● **TO DO**: Copy every line that contains the string "После" from the entries below.

● **Source data**:
╔══
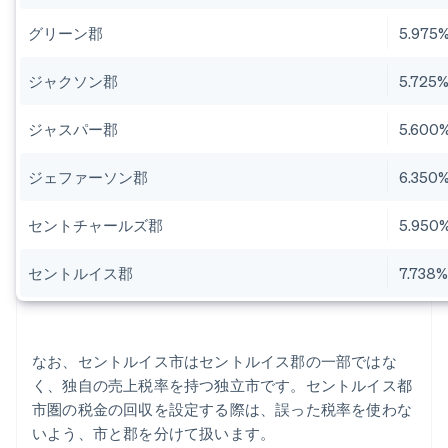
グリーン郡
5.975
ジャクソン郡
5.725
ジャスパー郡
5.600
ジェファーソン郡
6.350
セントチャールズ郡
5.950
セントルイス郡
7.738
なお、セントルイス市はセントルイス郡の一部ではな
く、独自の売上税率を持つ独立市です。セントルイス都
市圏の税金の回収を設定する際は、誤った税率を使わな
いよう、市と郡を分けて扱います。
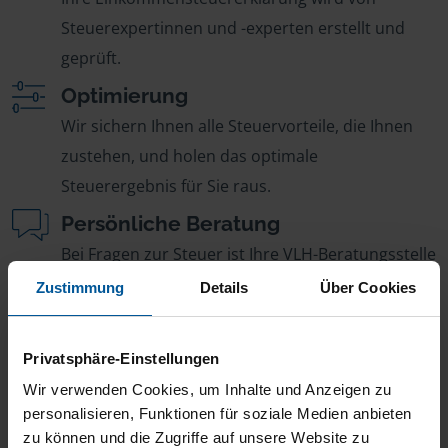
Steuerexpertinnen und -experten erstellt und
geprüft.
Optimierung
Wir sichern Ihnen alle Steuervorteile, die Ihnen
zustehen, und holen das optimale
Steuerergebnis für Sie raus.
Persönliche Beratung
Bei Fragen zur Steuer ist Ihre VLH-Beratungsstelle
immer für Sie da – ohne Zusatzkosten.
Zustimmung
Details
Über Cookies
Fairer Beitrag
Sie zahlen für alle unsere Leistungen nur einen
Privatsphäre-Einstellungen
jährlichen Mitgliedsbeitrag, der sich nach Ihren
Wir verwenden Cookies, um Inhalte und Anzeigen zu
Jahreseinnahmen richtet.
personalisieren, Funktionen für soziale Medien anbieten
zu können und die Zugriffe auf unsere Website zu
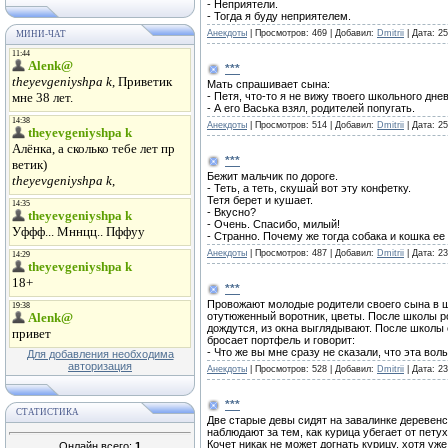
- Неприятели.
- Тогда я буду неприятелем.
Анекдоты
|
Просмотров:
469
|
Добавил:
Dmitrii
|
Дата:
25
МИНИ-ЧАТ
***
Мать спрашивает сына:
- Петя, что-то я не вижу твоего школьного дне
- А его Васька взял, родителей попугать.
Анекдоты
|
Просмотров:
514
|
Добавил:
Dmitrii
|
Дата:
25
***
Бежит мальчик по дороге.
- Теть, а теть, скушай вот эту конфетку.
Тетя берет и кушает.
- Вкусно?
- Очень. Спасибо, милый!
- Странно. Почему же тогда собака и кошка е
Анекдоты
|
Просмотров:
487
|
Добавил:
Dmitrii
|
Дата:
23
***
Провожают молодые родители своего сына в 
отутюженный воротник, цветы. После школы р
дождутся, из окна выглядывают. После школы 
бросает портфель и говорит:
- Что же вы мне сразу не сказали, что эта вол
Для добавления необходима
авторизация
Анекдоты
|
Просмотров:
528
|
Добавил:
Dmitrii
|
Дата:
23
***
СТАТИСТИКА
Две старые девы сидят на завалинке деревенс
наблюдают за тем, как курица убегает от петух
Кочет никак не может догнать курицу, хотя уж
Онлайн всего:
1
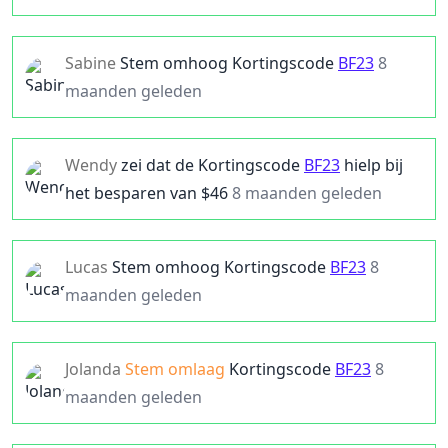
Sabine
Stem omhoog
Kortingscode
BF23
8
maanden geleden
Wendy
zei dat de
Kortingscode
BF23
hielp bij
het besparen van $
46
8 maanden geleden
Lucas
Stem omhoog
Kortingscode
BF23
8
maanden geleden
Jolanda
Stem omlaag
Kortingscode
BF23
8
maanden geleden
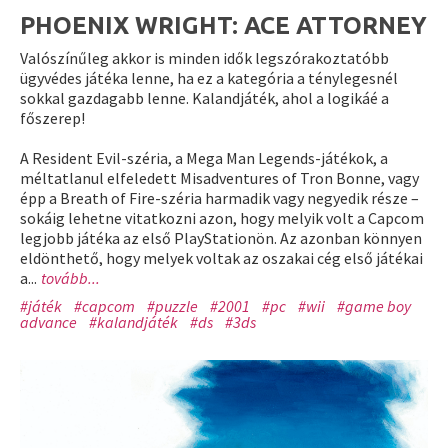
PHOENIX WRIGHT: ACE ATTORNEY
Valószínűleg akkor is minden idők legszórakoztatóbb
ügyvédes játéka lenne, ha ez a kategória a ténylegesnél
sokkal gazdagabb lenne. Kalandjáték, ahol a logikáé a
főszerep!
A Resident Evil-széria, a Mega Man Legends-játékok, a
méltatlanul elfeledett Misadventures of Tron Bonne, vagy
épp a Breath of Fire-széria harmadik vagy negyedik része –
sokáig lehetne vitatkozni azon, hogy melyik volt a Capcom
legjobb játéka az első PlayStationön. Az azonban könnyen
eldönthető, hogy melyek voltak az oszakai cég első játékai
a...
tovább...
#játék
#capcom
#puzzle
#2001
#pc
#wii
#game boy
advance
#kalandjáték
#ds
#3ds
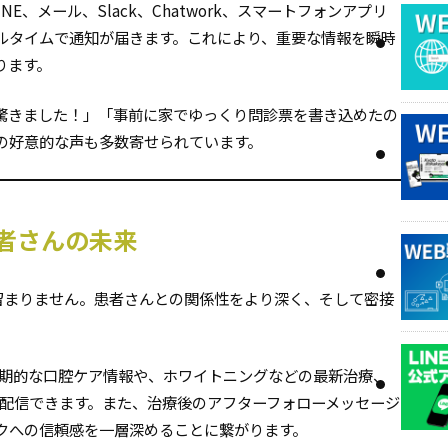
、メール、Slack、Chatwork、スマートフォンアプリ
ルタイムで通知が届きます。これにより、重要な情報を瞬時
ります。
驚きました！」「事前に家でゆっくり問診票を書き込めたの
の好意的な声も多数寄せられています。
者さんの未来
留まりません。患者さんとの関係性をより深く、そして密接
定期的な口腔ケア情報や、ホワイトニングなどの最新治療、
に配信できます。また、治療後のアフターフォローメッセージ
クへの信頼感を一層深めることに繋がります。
╚══
● **WRITTEN RESPONSE**:
отутюженный воротник, цветы. После школы р
дождутся, из окна выглядывают. После школы 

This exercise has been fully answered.